Si l’accès à des sources d’eau améliorées a augmenté de manière progressive dans l’ensemble de l’Afrique subsaharienne rurale, plusieurs études ont soulevé des problèmes concernant la capacité de ces sources à fournir des quantités d’eau sûres et adéquates à long terme (Foster et al., 2018 ; Kebede et al., 2017 ; Owor et al., 2017 ; Adank et al., 2014). La conception et l’emplacement des forages sont essentiels à ce que le point d’eau continue à fournir des quantités d’eau sûres et adéquates. L’accès à des informations détaillées et précises sur les eaux souterraines peut grandement faciliter le choix du site et la conception des forages (UNICEF/Skat, 2016 ; Carter et al., 2014).

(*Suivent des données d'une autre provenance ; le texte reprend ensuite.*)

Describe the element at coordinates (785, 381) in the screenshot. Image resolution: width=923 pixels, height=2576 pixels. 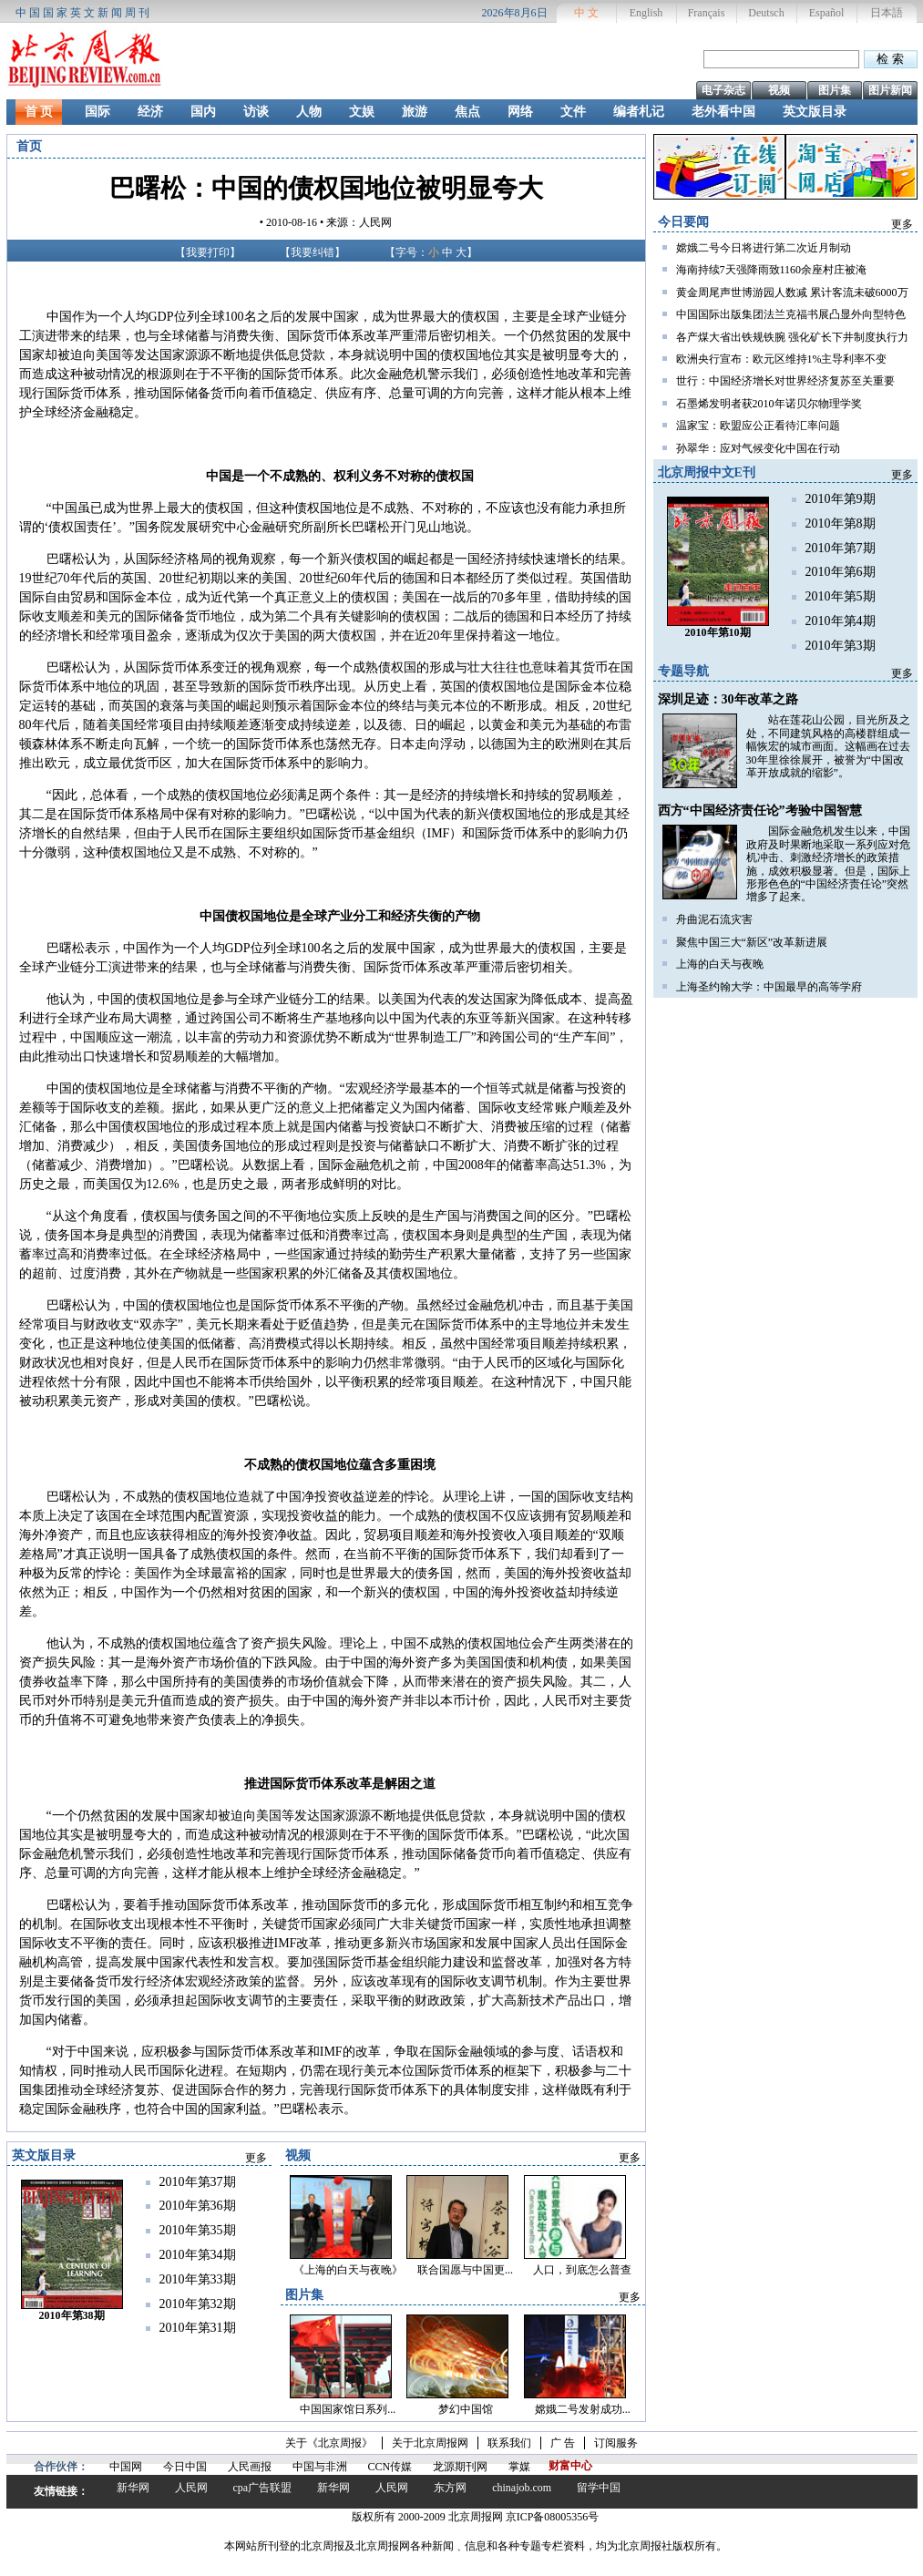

La Fondation Skat et l’UNICEF ont été les principaux défenseurs d’un accès plus répandu à des données détaillées sur les eaux souterraines, y compris la récente note d’orientation qui souligne que “l’information sur les eaux souterraines” est essentielle à l’amélioration de la qualité de la mise en œuvre des forages dans les pays à revenus faible et intermédiaire (voir Figure 1 ; UNICEF/Skat, 2016). Dans ce blog, je donne un aperçu de la manière dont l’Ouganda a cherché à améliorer l’accès aux données sur les eaux souterraines ces dernières années.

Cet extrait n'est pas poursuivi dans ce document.